Past results do not influence future draws. Credit: S.C.
In the weeks leading up to Spain’s Christmas Lottery draw, it is easy to find online claims that artificial intelligence can predict the winning number of El Gordo. Various tools based on popular large language models promise forecasts supposedly grounded in sophisticated analyses of historical lottery data. Charts, statistics and technical jargon give these predictions an air of credibility. At a time when artificial intelligence continues to demonstrate impressive progress in areas ranging from image recognition to language translation, it may seem plausible that it could also uncover hidden patterns in the lottery. In reality, this promise is nothing more than a modern myth, fuelled by misunderstandings about both probability and the true capabilities of data analysis.
A game designed so that every number is equally likely
The Christmas Lottery is deliberately designed to ensure that every number has exactly the same chance of winning in each draw. All balls are identical in size, weight and material, they are thoroughly mixed inside the drum and drawn completely at random. There is no physical or mathematical feature that makes one number more likely than another. Whether a number is considered attractive, ugly, meaningful or completely random has no impact whatsoever on its probability. Although many people avoid buying tickets such as 00000, the lottery itself has no such bias: that number is just as likely to be drawn as any other combination.

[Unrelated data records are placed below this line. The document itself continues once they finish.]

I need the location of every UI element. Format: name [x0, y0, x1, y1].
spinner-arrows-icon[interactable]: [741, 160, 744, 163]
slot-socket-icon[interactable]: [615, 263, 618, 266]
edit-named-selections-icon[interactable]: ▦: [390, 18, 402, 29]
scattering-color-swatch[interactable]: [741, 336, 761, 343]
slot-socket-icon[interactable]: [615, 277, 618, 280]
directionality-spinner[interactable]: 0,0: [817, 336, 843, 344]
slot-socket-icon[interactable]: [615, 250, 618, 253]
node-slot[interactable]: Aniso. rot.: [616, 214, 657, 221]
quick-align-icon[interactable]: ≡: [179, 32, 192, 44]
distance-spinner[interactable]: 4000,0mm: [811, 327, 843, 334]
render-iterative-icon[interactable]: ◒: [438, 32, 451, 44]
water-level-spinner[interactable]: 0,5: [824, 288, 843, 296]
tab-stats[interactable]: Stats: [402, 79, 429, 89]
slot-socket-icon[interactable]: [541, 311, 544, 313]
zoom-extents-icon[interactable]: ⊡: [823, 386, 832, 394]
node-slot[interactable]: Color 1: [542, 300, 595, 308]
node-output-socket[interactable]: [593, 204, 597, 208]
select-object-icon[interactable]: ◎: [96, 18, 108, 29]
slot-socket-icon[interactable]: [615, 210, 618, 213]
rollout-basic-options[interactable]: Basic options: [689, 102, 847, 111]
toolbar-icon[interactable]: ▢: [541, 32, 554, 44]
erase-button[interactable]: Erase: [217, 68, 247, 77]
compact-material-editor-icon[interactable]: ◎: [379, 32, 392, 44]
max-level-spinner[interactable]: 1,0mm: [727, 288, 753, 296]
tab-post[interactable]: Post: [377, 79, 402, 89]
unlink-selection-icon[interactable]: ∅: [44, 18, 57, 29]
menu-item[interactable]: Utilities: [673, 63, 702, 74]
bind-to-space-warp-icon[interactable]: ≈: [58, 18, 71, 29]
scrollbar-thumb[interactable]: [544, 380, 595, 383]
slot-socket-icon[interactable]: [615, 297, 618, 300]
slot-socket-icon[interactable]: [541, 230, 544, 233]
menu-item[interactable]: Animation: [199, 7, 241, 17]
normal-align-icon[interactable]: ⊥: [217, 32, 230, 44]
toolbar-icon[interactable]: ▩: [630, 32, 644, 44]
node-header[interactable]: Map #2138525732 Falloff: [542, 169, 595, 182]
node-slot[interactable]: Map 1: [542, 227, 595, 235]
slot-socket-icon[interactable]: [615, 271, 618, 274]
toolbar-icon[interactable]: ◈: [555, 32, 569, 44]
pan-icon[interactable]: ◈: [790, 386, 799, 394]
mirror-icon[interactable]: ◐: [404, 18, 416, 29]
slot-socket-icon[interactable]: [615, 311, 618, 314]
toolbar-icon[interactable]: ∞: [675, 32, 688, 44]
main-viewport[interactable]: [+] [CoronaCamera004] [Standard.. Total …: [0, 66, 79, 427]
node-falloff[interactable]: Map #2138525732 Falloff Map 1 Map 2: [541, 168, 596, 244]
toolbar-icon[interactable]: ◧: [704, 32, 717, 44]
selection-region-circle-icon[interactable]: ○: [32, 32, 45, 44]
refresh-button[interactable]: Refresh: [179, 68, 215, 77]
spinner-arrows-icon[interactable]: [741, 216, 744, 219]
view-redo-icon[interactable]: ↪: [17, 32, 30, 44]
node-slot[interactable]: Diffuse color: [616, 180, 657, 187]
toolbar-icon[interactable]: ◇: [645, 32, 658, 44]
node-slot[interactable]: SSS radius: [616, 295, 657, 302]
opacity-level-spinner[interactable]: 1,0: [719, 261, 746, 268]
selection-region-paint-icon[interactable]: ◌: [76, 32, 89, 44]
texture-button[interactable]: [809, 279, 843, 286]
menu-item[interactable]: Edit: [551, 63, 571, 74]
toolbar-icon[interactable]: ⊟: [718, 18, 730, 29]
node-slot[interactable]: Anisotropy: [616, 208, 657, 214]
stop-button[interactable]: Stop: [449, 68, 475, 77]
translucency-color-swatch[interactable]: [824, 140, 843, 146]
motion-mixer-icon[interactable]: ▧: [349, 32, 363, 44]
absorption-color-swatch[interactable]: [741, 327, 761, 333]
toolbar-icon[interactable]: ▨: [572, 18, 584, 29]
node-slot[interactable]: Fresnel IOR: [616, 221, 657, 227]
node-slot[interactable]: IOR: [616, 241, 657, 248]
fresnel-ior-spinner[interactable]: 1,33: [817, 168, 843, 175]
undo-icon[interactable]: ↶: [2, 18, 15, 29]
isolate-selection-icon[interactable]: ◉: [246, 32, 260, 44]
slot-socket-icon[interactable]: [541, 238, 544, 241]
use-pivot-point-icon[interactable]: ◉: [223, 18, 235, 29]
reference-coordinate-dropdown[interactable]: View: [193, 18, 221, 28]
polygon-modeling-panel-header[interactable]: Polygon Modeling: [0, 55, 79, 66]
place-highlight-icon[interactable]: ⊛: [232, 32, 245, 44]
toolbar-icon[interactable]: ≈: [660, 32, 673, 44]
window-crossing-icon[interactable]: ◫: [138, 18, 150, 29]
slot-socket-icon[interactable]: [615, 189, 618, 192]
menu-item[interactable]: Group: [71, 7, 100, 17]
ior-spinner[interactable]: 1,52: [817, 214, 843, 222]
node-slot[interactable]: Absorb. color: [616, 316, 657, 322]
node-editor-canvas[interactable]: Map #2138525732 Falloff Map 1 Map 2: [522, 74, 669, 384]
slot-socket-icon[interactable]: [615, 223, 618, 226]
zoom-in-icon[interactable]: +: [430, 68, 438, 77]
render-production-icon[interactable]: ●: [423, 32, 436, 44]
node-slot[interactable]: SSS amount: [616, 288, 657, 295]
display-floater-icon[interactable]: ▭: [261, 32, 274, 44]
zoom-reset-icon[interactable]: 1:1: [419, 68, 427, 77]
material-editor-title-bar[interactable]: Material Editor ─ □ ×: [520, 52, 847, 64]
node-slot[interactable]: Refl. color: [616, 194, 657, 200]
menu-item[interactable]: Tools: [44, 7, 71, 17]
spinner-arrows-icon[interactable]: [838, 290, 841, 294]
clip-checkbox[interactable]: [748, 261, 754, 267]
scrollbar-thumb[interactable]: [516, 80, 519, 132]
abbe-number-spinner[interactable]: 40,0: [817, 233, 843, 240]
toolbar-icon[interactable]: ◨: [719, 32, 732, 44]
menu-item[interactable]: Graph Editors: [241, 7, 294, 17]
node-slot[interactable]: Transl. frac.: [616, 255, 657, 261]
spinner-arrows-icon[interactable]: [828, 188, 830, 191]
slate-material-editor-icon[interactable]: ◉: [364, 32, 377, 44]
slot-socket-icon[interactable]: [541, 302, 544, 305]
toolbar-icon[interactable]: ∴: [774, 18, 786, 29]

Why past results do not influence future draws
A widespread belief among players is that the history of previous draws somehow affects what will happen next. Some assume that a number which has not appeared for decades is “due” to come out, while others avoid last year’s winning number because they think it cannot possibly win again. This way of thinking is known as the gambler’s fallacy and is based on the mistaken idea that random processes have memory. A simple example is tossing a coin: even if it lands heads five times in a row, the probability of heads or tails on the next toss remains exactly 50 per cent. Each event is independent of what happened before.
The confusion between frequencies and individual events
At the heart of this fallacy lies a confusion between two very different concepts: long-term frequencies and individual outcomes. Over a very large number of trials, the proportion of results tends to approach their theoretical probabilities. This statistical principle is known as the law of large numbers. However, it does not apply to single events, nor does it imply that a system “corrects” itself after unusual sequences. Each individual draw in the Christmas Lottery is unaffected by previous draws, no matter how striking or repetitive those past results may appear.
What the law of large numbers really tells us
The law of large numbers simply states that as the number of independent trials increases, the relative fluctuations in outcomes become smaller. For example, if a coin is tossed only ten times, it is perfectly normal to obtain eight heads and two tails. If the same coin is tossed tens of thousands of times, the proportion of heads and tails will usually be very close to 50 per cent. In the case of the Christmas Lottery, just over 200 draws have taken place since its creation. Compared with the 100,000 possible numbers, this is an extremely small sample, making apparent patterns both inevitable and misleading.
Illusions created by small samples of data
Because the historical record of the Christmas Lottery is so limited, it is easy to observe numerical coincidences that look like meaningful trends but are not. For instance, if a slightly higher proportion of winning numbers end in five rather than two, this does not mean that numbers ending in five are more likely to win. Such irregularities are exactly what statisticians expect to see in small samples of random data. They are not signals, but noise. Unfortunately, these coincidences are often misinterpreted as evidence of hidden规律 that can be exploited.
Why AI-based lottery predictions do not work
So-called “advanced lottery analysers” often rely on machine learning models trained on historical winning numbers. These systems are excellent at detecting patterns in data, but that strength becomes a weakness when the data itself is random. What the algorithms identify are false patterns that have no predictive power. Artificial intelligence cannot distinguish between a genuine underlying trend and a coincidence produced by chance if no real structure exists. As a result, these tools cannot offer better predictions than picking a number at random.
How many draws would be needed to see true balance
If the Christmas Lottery were repeated an enormous number of times, the distribution of winning numbers would gradually even out. Each of the 100,000 possible numbers would tend towards the same probability: one in 100,000. According to Carlos García Mexide, a predoctoral researcher at the Institute of Mathematical Sciences, basic probability calculations suggest that more than one million draws would be required for every number to have won El Gordo at least once. Even then, it would still be impossible to predict which number would win in any individual draw.